Me pregunté a dónde pretendía ir a parar.

—¿Cree usted que el doctor Lichner es el asesino de Juliane?

Asintió.

—Le creo capaz de ello.

—No sé… ¿Sólo porque una anciana dice haber visto algo que, en primer lugar, ha recordado sospechosamente tarde y que, por añadidura, resulta además imposible?

Se apartó de mí y fijó durante unos segundos su mirada ausente en el exterior.

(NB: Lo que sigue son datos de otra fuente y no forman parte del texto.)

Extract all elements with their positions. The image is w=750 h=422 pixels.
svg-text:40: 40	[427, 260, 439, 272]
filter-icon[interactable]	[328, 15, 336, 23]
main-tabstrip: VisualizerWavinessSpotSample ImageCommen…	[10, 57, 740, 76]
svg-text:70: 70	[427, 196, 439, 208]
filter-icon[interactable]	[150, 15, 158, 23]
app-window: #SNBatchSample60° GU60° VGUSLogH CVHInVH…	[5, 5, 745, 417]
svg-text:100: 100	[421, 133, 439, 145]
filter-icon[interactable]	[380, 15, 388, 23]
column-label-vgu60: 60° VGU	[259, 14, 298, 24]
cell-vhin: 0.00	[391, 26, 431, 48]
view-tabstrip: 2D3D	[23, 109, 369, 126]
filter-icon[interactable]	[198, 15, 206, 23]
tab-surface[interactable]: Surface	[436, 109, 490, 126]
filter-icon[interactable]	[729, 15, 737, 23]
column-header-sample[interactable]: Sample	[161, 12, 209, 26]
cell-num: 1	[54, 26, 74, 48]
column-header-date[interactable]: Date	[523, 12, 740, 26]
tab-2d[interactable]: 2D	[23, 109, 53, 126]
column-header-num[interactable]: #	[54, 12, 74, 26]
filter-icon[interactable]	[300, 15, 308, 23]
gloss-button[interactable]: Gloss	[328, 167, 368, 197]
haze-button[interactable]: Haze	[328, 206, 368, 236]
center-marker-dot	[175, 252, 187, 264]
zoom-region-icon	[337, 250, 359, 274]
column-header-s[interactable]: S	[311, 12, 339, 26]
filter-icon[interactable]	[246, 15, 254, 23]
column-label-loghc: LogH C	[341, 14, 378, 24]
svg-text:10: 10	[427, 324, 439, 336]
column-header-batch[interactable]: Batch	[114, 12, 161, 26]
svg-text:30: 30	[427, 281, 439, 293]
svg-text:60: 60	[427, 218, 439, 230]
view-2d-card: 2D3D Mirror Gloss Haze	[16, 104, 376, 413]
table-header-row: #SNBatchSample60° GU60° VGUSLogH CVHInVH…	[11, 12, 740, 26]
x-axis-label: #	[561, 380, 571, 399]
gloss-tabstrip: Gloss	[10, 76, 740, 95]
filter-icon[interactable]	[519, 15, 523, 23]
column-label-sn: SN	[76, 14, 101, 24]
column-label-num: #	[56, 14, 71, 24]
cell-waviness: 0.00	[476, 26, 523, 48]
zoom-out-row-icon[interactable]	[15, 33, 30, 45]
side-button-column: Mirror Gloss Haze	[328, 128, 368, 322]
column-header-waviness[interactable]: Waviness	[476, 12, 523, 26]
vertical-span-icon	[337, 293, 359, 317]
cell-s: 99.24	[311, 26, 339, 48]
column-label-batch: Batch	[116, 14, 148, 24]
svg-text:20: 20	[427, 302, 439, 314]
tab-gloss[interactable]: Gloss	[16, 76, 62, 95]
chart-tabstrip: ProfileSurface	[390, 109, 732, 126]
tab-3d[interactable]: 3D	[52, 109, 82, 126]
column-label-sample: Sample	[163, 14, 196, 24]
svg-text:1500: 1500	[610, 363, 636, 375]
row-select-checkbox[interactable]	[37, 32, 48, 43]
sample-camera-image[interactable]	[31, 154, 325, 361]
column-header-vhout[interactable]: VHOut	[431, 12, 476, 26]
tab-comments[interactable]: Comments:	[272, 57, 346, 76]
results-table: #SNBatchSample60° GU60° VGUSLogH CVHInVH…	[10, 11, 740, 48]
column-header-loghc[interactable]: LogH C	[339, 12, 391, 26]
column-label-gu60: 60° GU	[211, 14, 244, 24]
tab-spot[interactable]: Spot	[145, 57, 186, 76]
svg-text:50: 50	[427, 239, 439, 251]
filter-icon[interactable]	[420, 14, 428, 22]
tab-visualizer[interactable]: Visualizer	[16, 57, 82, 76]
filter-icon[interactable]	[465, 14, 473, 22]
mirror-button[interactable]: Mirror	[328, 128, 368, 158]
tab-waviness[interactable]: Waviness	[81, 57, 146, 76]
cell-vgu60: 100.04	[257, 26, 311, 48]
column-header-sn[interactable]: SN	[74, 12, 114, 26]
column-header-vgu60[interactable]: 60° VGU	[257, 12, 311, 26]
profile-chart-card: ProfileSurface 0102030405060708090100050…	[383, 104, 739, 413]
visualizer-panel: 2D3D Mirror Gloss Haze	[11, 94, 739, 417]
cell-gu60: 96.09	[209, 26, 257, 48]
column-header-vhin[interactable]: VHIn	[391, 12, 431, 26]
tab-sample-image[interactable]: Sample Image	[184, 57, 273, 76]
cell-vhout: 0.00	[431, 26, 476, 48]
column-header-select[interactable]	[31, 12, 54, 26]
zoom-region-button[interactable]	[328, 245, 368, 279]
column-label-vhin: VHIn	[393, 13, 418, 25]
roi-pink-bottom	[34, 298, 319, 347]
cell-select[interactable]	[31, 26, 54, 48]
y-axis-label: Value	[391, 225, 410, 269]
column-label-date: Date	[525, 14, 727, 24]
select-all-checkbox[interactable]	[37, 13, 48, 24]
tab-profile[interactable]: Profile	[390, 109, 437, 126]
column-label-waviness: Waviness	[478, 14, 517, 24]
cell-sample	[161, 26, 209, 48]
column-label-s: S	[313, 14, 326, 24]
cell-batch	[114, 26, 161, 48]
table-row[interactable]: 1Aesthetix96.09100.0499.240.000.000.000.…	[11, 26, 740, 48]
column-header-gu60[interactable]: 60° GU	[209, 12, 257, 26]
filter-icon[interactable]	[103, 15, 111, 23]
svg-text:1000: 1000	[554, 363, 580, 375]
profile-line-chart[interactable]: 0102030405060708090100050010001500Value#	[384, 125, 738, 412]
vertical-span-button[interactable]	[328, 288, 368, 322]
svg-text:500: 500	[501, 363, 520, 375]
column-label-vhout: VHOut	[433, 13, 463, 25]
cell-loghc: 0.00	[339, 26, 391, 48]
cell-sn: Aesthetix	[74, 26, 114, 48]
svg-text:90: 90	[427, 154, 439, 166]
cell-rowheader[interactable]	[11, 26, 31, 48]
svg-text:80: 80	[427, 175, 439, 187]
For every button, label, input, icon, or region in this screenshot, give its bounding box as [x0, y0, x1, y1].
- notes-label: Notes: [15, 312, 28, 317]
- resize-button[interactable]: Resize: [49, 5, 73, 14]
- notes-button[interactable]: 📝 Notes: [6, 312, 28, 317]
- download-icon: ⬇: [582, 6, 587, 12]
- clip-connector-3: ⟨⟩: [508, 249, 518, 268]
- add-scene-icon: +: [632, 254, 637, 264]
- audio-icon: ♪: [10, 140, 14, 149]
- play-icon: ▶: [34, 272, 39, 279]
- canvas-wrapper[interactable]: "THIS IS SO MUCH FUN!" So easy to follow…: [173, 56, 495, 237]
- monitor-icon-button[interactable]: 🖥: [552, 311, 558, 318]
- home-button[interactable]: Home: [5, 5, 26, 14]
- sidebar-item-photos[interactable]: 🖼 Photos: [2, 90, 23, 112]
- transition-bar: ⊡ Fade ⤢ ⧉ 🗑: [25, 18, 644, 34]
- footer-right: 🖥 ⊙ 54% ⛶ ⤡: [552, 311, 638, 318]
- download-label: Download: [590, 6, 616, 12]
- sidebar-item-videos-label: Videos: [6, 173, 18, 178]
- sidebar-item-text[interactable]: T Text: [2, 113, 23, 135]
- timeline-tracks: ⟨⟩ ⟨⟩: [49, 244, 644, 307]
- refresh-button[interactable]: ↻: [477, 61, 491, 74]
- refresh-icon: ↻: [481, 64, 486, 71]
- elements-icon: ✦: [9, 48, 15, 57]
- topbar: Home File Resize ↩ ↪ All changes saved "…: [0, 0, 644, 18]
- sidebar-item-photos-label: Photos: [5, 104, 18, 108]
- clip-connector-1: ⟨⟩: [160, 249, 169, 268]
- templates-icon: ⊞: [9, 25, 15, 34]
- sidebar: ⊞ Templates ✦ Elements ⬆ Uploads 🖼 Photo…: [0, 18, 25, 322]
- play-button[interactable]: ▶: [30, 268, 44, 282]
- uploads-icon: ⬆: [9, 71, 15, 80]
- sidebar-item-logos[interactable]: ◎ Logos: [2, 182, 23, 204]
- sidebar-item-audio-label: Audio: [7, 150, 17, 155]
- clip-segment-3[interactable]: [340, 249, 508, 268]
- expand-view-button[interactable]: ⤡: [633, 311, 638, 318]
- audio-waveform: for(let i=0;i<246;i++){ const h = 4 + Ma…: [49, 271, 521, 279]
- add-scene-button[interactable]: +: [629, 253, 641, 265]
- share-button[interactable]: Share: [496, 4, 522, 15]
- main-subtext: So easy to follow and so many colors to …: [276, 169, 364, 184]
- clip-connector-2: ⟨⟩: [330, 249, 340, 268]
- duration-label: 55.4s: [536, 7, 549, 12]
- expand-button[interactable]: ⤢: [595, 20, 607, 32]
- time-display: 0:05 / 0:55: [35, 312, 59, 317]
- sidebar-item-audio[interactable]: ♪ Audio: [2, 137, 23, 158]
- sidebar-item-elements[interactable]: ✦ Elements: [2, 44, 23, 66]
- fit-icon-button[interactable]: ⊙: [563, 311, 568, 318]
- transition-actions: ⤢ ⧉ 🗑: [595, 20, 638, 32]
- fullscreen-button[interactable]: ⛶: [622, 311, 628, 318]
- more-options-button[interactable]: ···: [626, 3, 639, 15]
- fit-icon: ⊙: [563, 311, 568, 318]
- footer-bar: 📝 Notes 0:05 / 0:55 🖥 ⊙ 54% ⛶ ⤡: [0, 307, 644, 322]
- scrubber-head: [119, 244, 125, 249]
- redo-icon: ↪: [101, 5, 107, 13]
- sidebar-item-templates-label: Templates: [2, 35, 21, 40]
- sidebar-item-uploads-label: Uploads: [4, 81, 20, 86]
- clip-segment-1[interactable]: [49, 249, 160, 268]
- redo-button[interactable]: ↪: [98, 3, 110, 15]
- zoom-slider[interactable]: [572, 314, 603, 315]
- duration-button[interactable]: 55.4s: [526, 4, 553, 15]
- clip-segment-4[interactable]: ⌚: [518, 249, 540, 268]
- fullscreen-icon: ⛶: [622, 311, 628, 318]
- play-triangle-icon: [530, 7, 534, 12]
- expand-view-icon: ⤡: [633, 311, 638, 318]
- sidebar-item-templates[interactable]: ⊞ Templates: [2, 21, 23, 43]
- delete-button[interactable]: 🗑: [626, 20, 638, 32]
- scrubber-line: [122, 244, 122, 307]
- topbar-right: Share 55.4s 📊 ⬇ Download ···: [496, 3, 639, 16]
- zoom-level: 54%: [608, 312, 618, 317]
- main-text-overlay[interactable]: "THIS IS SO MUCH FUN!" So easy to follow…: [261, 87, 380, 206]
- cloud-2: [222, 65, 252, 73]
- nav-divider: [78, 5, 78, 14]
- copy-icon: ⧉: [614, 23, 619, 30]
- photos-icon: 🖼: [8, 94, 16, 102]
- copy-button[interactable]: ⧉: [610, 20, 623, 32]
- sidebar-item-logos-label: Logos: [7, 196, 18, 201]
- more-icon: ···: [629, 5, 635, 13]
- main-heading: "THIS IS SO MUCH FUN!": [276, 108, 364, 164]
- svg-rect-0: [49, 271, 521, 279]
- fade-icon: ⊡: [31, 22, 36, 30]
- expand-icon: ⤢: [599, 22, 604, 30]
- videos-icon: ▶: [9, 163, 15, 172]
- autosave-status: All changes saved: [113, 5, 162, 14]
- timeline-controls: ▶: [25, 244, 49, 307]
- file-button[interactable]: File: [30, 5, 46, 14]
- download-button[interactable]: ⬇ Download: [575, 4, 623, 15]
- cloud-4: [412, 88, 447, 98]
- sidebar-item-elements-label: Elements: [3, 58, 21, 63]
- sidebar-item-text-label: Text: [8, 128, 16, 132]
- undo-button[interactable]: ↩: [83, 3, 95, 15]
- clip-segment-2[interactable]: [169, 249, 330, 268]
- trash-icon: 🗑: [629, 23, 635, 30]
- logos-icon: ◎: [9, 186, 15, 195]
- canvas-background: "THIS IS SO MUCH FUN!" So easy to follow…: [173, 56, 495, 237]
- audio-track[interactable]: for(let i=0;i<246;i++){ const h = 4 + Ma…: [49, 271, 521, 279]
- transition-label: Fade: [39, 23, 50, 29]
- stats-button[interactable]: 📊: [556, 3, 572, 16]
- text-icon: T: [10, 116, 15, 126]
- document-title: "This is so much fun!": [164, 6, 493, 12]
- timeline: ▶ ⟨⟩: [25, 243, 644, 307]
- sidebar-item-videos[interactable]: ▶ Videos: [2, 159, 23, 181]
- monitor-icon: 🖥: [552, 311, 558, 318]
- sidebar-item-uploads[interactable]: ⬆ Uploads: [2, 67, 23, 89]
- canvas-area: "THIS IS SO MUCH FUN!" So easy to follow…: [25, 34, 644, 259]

—Estoy harto de toda esta mierda —dijo en un tono monótono que impregnaba de debilidad su voz, hablando hacia la ventana—. Los individuos como Lichner me ponen enfermo. Se creen tan inteligentes que les es lícito burlarse de nosotros. ¿Y por qué ese atrevimiento? Porque se lo permitimos. Porque nuestro sistema legal protege a los criminales de la policía, y no a las víctimas de los delincuentes. Trabajamos hasta la extenuación para resolver el asesinato de una niña inocente y un cabrón como ése se ríe de nosotros. ¿Por qué consentimos estas cosas? ¿Para poder volver cada noche a ese lugar que llamamos hogar, pese a que no lo es en absoluto porque apenas pasamos tiempo allí y donde… donde nos apoltronamos delante del televisor, en soledad, para dejarnos invadir por sea cual sea la mierda que nos ofrezcan hasta que se nos cierren los párpados, aguardando… anhelando no despertarnos sudorosos, apenas una hora más tarde, por haber visualizado en sueños un inerte rostro infantil?

En aquel entonces yo apenas conocía a mi compañero, cuya mirada vidriosa y desenfocada se mantenía ahora fija en algún punto indeterminado del exterior, pero pude advertir que se había producido en él una profunda transformación en las últimas veinticuatro horas.